======== EXERCISE INPUT ========
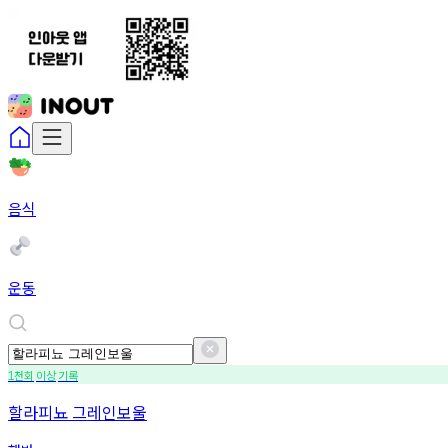
음식
운동
천회
이상
기록
1
할라피뇨 그레인보울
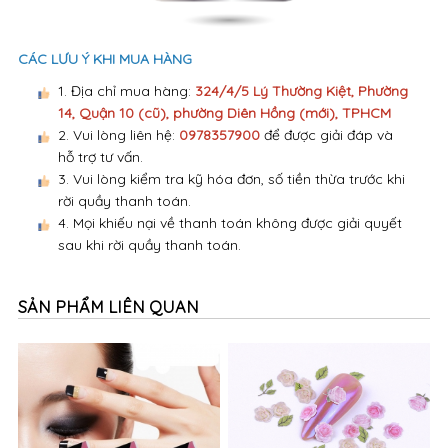
CÁC LƯU Ý KHI MUA HÀNG
1. Địa chỉ mua hàng:
324/4/5 Lý Thường Kiệt, Phường
14, Quận 10 (cũ), phường Diên Hồng (mới), TPHCM
2. Vui lòng liên hệ:
0978357900
để được giải đáp và
hỗ trợ tư vấn.
3. Vui lòng kiểm tra kỹ hóa đơn, số tiền thừa trước khi
rời quầy thanh toán.
4. Mọi khiếu nại về thanh toán không được giải quyết
sau khi rời quầy thanh toán.
SẢN PHẨM LIÊN QUAN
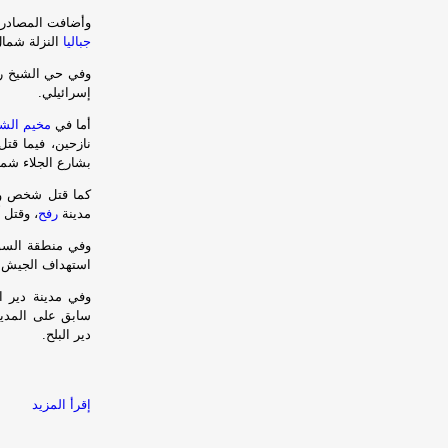
وأضافت المصادر أن 4 مواطنين قتلوا وأصيب آخرون، من جراء قصف إسرائ
جباليا
النزلة شمال
إسرائيلي.
أما في
مخيم الش
نازحين، فيما قت
بشارع الجلاء شما
كما قتل شخص وأ
مدينة
رفح
، وقتل 
وفي منطقة السو
استهداف الجيش ال
وفي مدينة دير 
دير البلح.
إقرأ المزيد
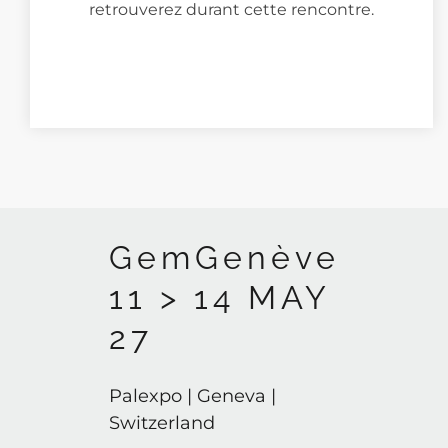
retrouverez durant cette rencontre.
GemGenève
11 > 14 MAY
27
Palexpo | Geneva |
Switzerland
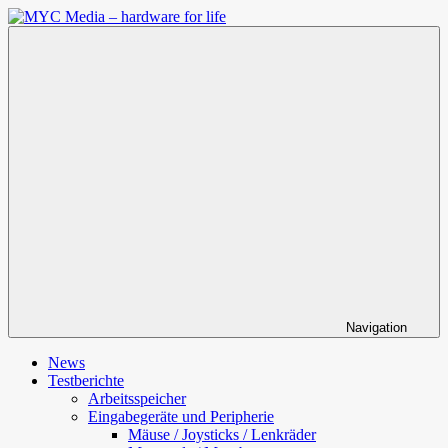
Zum
Inhalt
MYC
springen
Media
–
hardware
for
life
Navigation
News
Testberichte
Arbeitsspeicher
Eingabegeräte und Peripherie
Mäuse / Joysticks / Lenkräder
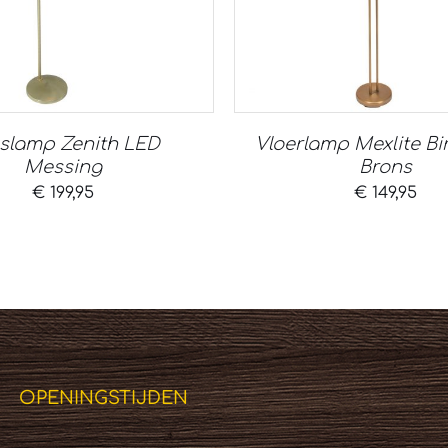
slamp Zenith LED
Vloerlamp Mexlite Bi
Messing
Brons
€
199,95
€
149,95
OPENINGSTIJDEN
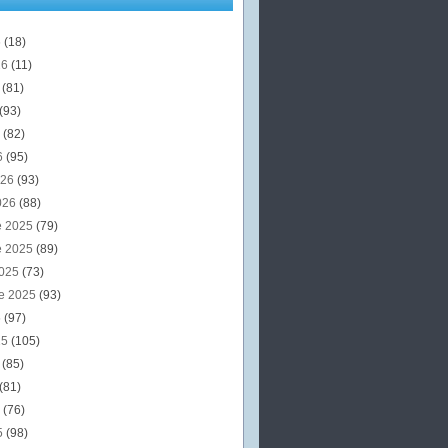
6
(18)
26
(11)
6
(81)
(93)
6
(82)
6
(95)
026
(93)
026
(88)
e 2025
(79)
e 2025
(89)
2025
(73)
e 2025
(93)
5
(97)
25
(105)
5
(85)
(81)
5
(76)
5
(98)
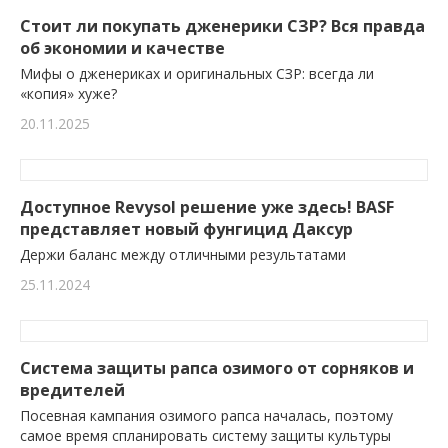
Стоит ли покупать дженерики СЗР? Вся правда
об экономии и качестве
Мифы о дженериках и оригинальных СЗР: всегда ли
«копия» хуже?
20.11.2025
Доступное Revysol решение уже здесь! BASF
представляет новый фунгицид Даксур
Держи баланс между отличными результатами
25.11.2024
Система защиты рапса озимого от сорняков и
вредителей
Посевная кампания озимого рапса началась, поэтому
самое время спланировать систему защиты культуры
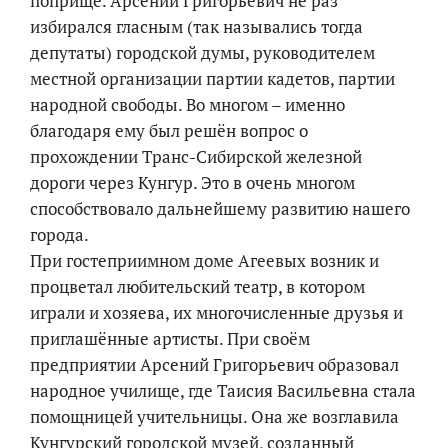
поприще. Арсений Григорьевич не раз
избирался гласным (так назывались тогда
депутаты) городской думы, руководителем
местной организации партии кадетов, партии
народной свободы. Во многом – именно
благодаря ему был решён вопрос о
прохождении Транс-Сибирской железной
дороги через Кунгур. Это в очень многом
способствовало дальнейшему развитию нашего
города.
При гостеприимном доме Агеевых возник и
процветал любительский театр, в котором
играли и хозяева, их многочисленные друзья и
приглашённые артисты. При своём
предприятии Арсений Григорьевич образовал
народное училище, где Таисия Васильевна стала
помощницей учительницы. Она же возглавила
Кунгурский городской музей, созданный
========
TASK DETAILS: Look through the entries above. Extract each line with the word "рапса".

ANSWER TO THIS PROBLEM:
Система защиты рапса озимого от сорняков и
Посевная кампания озимого рапса началась, поэтому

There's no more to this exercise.